Sunday, June 16, 2013

Man of Steel (2013) : When Superman Lost His Joyful Sense

Based on my experience, I never enjoy any Superman movies. From Christopher Reeves till the Brandon Routh’s, I never really be a fan of Superman. So I have to admit that I don’t feel any excitement to watch Zack Snyder’s ‘Man of Steel’. But here, I try to be objective...
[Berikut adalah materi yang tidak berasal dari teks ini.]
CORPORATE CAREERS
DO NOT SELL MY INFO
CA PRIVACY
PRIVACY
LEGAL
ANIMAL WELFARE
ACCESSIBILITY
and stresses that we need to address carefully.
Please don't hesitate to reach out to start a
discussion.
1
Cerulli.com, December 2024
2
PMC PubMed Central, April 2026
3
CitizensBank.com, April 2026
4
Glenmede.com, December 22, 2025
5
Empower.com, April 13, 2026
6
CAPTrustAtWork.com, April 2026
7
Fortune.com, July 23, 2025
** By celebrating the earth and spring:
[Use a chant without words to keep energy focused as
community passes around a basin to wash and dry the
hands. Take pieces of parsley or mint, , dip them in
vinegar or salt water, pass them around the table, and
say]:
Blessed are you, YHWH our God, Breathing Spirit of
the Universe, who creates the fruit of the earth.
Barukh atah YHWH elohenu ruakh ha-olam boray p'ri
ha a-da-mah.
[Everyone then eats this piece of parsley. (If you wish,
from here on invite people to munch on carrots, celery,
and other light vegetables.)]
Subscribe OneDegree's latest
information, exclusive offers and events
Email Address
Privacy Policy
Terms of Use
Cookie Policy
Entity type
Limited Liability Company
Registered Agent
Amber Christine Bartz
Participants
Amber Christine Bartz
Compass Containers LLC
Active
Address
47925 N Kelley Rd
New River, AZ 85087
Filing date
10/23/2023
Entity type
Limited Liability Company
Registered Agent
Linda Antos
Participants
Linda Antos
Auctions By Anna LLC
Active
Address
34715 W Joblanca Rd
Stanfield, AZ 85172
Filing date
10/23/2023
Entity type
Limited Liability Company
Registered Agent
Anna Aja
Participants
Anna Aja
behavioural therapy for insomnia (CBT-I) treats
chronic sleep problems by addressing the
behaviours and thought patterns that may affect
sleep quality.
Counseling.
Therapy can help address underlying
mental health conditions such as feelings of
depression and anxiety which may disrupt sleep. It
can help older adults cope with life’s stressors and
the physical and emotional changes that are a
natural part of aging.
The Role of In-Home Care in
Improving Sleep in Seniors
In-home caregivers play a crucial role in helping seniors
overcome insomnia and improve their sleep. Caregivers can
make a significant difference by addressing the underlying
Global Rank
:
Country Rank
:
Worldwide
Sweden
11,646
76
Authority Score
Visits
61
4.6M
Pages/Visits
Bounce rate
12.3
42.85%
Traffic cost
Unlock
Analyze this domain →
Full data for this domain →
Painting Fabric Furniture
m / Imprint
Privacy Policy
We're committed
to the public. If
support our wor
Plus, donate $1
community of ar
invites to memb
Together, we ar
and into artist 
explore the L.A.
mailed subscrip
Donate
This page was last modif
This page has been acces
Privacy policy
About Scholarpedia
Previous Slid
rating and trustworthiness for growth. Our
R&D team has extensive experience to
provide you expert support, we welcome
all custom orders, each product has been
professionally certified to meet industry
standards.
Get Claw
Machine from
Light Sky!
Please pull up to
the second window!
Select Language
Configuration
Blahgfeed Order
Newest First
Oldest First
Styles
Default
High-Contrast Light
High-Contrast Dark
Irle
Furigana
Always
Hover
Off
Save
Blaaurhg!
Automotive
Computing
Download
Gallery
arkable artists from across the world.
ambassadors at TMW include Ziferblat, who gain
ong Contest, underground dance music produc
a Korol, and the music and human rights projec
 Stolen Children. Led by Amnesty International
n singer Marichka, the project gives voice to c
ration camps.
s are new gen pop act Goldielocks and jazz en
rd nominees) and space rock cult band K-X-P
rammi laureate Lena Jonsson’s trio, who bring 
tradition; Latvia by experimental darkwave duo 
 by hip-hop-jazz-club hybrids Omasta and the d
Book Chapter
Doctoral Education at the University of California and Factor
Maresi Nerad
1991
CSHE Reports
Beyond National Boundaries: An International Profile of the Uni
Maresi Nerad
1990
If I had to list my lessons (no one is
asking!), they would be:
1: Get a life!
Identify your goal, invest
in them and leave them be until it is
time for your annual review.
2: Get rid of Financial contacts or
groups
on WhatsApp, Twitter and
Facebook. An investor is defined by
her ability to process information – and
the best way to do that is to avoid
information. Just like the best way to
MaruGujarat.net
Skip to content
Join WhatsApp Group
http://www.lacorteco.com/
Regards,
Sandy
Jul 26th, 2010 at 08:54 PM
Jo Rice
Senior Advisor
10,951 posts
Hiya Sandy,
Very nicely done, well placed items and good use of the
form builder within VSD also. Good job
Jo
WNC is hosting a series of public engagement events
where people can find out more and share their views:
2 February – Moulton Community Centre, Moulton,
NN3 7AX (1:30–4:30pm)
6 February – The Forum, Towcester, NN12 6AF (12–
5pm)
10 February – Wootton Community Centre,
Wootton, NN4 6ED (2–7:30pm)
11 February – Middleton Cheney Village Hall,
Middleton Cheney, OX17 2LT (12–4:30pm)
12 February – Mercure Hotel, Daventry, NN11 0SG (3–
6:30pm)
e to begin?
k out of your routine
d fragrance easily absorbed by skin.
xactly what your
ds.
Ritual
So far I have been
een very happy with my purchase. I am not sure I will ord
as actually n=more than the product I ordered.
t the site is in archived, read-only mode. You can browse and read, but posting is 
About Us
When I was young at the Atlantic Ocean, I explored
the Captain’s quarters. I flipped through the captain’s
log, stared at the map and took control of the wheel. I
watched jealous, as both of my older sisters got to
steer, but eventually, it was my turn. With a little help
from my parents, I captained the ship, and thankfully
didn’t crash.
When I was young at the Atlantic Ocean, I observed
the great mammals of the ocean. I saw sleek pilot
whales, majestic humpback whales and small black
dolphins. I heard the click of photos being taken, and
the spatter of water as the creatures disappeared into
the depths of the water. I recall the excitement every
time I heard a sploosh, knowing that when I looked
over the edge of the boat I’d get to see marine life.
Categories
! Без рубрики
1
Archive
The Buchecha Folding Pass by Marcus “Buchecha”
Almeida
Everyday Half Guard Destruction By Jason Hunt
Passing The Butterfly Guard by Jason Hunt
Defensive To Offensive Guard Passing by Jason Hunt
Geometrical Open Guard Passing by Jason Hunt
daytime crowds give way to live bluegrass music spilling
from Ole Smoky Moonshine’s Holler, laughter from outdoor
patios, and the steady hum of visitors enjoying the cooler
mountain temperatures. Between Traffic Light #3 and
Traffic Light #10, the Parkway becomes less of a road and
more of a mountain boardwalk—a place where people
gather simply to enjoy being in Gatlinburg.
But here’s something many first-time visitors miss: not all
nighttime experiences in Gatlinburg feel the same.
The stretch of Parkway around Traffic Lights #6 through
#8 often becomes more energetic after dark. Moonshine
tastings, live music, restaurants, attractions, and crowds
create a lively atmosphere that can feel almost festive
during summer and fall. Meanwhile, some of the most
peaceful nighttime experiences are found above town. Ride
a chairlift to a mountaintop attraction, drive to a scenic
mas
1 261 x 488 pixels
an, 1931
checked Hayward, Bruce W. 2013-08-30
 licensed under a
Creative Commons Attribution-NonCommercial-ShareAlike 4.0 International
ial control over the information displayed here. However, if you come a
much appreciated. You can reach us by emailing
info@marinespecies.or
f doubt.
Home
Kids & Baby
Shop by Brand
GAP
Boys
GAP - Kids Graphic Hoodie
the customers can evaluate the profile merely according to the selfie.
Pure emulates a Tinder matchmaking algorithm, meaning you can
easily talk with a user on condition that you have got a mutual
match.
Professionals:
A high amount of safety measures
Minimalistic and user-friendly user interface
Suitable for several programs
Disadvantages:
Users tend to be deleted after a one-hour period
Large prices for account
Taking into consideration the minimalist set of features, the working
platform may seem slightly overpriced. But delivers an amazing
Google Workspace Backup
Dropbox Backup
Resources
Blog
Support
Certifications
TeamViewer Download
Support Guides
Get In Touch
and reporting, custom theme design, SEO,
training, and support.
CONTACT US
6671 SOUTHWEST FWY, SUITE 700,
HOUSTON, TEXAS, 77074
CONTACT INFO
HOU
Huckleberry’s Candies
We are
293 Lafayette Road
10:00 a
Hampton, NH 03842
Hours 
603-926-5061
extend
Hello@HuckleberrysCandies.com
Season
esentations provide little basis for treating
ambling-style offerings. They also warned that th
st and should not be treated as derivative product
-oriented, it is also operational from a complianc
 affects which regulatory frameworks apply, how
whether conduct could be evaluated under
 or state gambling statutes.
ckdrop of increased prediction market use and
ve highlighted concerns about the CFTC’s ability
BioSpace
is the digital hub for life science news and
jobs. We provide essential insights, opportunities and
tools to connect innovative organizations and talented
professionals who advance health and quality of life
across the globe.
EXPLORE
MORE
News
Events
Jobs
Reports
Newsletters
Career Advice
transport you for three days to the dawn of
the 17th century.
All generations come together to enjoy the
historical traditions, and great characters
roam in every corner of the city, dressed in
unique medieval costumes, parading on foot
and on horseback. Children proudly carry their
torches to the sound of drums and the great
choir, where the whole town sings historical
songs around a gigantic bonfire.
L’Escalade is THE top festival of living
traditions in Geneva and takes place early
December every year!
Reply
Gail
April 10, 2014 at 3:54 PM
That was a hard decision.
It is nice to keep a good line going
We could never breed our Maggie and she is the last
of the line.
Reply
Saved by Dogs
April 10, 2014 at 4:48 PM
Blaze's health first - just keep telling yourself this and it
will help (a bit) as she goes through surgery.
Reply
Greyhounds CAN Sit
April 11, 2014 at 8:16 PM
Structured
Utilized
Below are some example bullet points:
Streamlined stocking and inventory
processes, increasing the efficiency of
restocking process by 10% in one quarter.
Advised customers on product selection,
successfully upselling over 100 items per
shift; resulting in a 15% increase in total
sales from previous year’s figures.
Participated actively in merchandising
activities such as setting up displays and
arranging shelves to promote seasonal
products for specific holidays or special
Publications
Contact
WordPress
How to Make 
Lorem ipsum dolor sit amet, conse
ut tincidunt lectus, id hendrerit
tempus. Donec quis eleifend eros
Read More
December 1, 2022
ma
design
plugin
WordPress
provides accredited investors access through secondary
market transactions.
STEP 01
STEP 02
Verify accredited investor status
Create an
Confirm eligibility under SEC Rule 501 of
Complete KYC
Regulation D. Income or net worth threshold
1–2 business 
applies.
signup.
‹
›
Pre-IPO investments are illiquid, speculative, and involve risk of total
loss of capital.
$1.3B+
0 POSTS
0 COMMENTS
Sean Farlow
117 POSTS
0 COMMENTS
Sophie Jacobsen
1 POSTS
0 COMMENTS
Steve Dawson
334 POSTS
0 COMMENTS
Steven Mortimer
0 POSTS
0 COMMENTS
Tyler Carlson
Kesan pertama saya setelah sekitar 15 menit menyaksikan film ini adalah : it is really sci-fi. 30 menit pertama penonton menyaksikan kekacauan di Planet Krypton tempat asal muasal Kal-El alias Superman. Di tengah ancaman kiamat pada planetnya, General Zod, pimpinan militer di Krypton malah melakukan pemberontakan. Kondisi kacau tersebut membuat Jor-El (Russel Crowe) dan Lara (Ayelet Zurer) mengirim putra mereka Kal-El ke bumi, dimana nantinya ia diharapkan bisa membentuk kembali peradaban Krypton. Kemudian film meloncati waktu dan menunjukan kehidupan Kal-El di bumi sebagai sosok Clark Kent. Sebagai manusia, Kent menyadari dirinya berbeda. Sehingga ia menjadi outcast yang selalu berusaha mencari tahu kebenaran tentang dirinya dan keluarganya. Sesekali Snyder menggunakan mosaik untuk memperlihatkan kenangan masa lalu Kent, bagaimana ia tumbuh dibesarkan oleh Pa Kent (Kevin Costner) dan Ma Kent (Diane Lane) sebagai anak yang spesial. ‘Man of Steel’ is a story of superhero in the making (just like Batman Begins). Film ini bercerita kenapa dan bagaimana Clark Kent menjadi sosok Superman.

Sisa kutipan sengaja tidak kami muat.